2 FAMU students in inaugural class of Beats by Dr. Dre

Graphic design major Elijah Rutland is one of two FAMU students in the first class of Beats by Dr. Dre. Photo courtesy Rutland

After the murder of George Floyd,protests have flooded the news and “activism” has been one of the key words of 2020. With many putting their life on the line to stand up against injustices, others decided to let their creativity speak for them.

Beats By Dr. Dre announced a new initiative that allows Black HBCU students or recent graduates an opportunity to put their art to work by contributing to the Beats brand.

“This three-month, paid program is your opportunity to dive into one of the biggest brands in the world, to be mentored by leaders in the industry, and to express your creativity,” according to the Beats by Dr. Dre website.

With the contest catching the eyes of many, FAMU students Jazmin Johnson and Elijah Rutland were chosen to participate in the program. With Johnson and Rutland creating pieces centered on their Blackness the two have not fallen short of activism.

Jonson has had an interest in film since she was 9 years old but wasn’t focused on just the big screen as a kid. With her small inner-city elementary school exposing her to different styles of dance, instruments and even etiquette classes she was pushed to just simply try.
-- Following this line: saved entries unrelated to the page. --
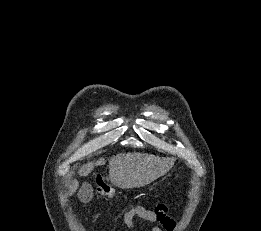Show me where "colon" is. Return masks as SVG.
Returning <instances> with one entry per match:
<instances>
[{"mask_svg":"<svg viewBox=\"0 0 261 231\" xmlns=\"http://www.w3.org/2000/svg\"><path fill=\"white\" fill-rule=\"evenodd\" d=\"M98 193L105 198H110L111 197V187L106 183L100 184Z\"/></svg>","mask_w":261,"mask_h":231,"instance_id":"obj_1","label":"colon"}]
</instances>
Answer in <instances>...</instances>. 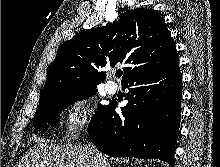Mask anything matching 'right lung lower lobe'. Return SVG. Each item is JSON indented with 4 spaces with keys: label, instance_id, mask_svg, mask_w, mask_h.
<instances>
[{
    "label": "right lung lower lobe",
    "instance_id": "1",
    "mask_svg": "<svg viewBox=\"0 0 220 167\" xmlns=\"http://www.w3.org/2000/svg\"><path fill=\"white\" fill-rule=\"evenodd\" d=\"M122 86L129 89L122 115L115 113L112 101L88 126L95 146L113 157L155 158L172 164L181 118L178 62L136 75Z\"/></svg>",
    "mask_w": 220,
    "mask_h": 167
}]
</instances>
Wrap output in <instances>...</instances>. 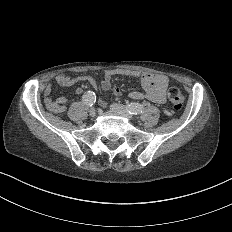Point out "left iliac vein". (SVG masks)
Wrapping results in <instances>:
<instances>
[{"instance_id":"4c4485c4","label":"left iliac vein","mask_w":232,"mask_h":232,"mask_svg":"<svg viewBox=\"0 0 232 232\" xmlns=\"http://www.w3.org/2000/svg\"><path fill=\"white\" fill-rule=\"evenodd\" d=\"M108 108L110 110H113L114 112L120 113L121 115H123L126 118H128L130 121H133L135 119V116L133 114H131L126 109L122 108L118 103H110L108 105Z\"/></svg>"}]
</instances>
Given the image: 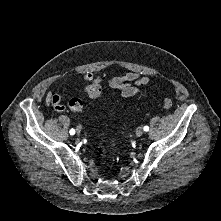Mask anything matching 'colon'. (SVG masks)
Masks as SVG:
<instances>
[{"instance_id":"5ec220e1","label":"colon","mask_w":221,"mask_h":221,"mask_svg":"<svg viewBox=\"0 0 221 221\" xmlns=\"http://www.w3.org/2000/svg\"><path fill=\"white\" fill-rule=\"evenodd\" d=\"M85 92L91 98H96V97H99L101 95V88L98 84H91V85H88L85 88ZM172 104H173V101H172L171 97L167 96L163 99V105H164L165 108H170L172 106ZM68 106L71 110H73L75 112H79L83 108V103L78 98H72L69 101ZM96 152L101 157L107 156L108 155L107 146L105 144H102V143L98 144L97 147H96Z\"/></svg>"}]
</instances>
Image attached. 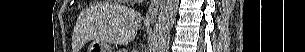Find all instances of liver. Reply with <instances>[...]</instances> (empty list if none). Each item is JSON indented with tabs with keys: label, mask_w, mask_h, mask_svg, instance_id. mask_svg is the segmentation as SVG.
Segmentation results:
<instances>
[{
	"label": "liver",
	"mask_w": 305,
	"mask_h": 52,
	"mask_svg": "<svg viewBox=\"0 0 305 52\" xmlns=\"http://www.w3.org/2000/svg\"><path fill=\"white\" fill-rule=\"evenodd\" d=\"M142 18L139 12L121 5L106 7L96 26L87 25L88 38L116 45L133 41Z\"/></svg>",
	"instance_id": "6515ba94"
}]
</instances>
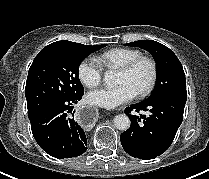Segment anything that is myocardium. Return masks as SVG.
Instances as JSON below:
<instances>
[{"instance_id": "1", "label": "myocardium", "mask_w": 209, "mask_h": 179, "mask_svg": "<svg viewBox=\"0 0 209 179\" xmlns=\"http://www.w3.org/2000/svg\"><path fill=\"white\" fill-rule=\"evenodd\" d=\"M142 63H147L150 66L151 77L146 87L136 93V96L139 98L149 95L156 86L158 79V67L156 61L148 56H140L119 69V72L130 74Z\"/></svg>"}]
</instances>
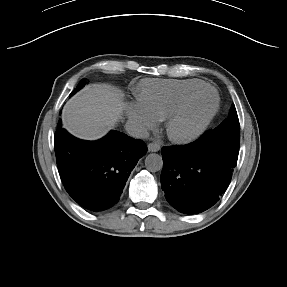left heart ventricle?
Segmentation results:
<instances>
[{
    "mask_svg": "<svg viewBox=\"0 0 287 287\" xmlns=\"http://www.w3.org/2000/svg\"><path fill=\"white\" fill-rule=\"evenodd\" d=\"M213 95L209 91L197 94L187 106L183 116L177 124L179 132H187L200 123L213 106Z\"/></svg>",
    "mask_w": 287,
    "mask_h": 287,
    "instance_id": "left-heart-ventricle-1",
    "label": "left heart ventricle"
}]
</instances>
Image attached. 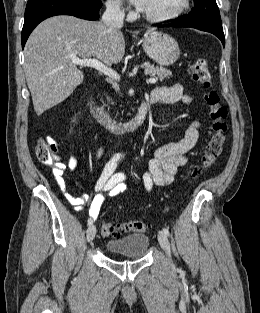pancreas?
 Wrapping results in <instances>:
<instances>
[{"instance_id":"obj_1","label":"pancreas","mask_w":260,"mask_h":313,"mask_svg":"<svg viewBox=\"0 0 260 313\" xmlns=\"http://www.w3.org/2000/svg\"><path fill=\"white\" fill-rule=\"evenodd\" d=\"M142 68L144 69L146 75H151V76L156 75L160 80H163L165 78H169L172 76V73L170 70L163 68V67L154 66L153 64L149 62L143 63Z\"/></svg>"}]
</instances>
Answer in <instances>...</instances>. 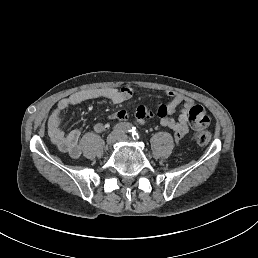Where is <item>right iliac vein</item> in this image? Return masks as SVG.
<instances>
[{"mask_svg": "<svg viewBox=\"0 0 258 258\" xmlns=\"http://www.w3.org/2000/svg\"><path fill=\"white\" fill-rule=\"evenodd\" d=\"M120 139V133L118 131H113L106 138L108 144L113 145Z\"/></svg>", "mask_w": 258, "mask_h": 258, "instance_id": "63e3f726", "label": "right iliac vein"}]
</instances>
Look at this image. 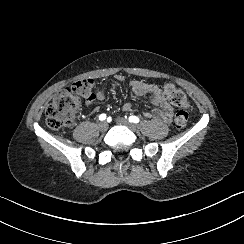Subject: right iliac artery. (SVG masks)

“Since I was an only child, I always felt lonely,” said Johnson. “And my creativity through telling stories kind of made me feel that a little less.”

Johnsons film, “Sounds of War,” was created to show a young woman’s escapism in the face of injustice.

While Johnson is all about capturing Black beauty on film, she also has feelings of angst when Black bodies are slain in the streets. Johnson has written, directed, and starred in a short film that told her daily thoughts as a young Black woman in America.

“Sounds of War” has allowed Johnson to tell a story that many may not get to see but need to know. By depicting this different angle on the emotions of a young Black woman, Johnson has shown the softness and intimate moments between a woman and her daily thoughts.

Rutland, owner of a shoe customization company, Fix My Sole, was chosen to be Beats By Dr. Dre custom creator. With this opportunity Rutland will create a custom headphone and matching packaging for the 2021 Black History Month collection.

“Although I’m not much of a talker my art speaks for me,” Rutland said. “I wouldn’t get up to give a speech but through drawing and painting I am able to express myself.”

Rutland has taken all of FAMU by storm with his custom designs and viral graphics. With his gift he has been able to places that many have never been.

Focusing on creating a versatile pair of headphones that aren’t only for Black History Month but for every day of the year, Rutland has worked closely with the Beats team.

“Black history is and always will be an important part of my life, and these headphones are a celebration of that,” Rutland said.

With the goal of not making an obvious Kente cloth or cliché red, black and green design Rutland has put his creativity to the test to encapsulate the subtle nuances within the Black community.

These two FAMU students have pushed their creative processes to get across their vision. By being in the first class of Beats By Dr. Dre these two have paved the way for many more Black creatives. By using filmmaking to tell a personal story or using acrylic paint to depict an image, activism is not only about protesting but the freedom of expression as well.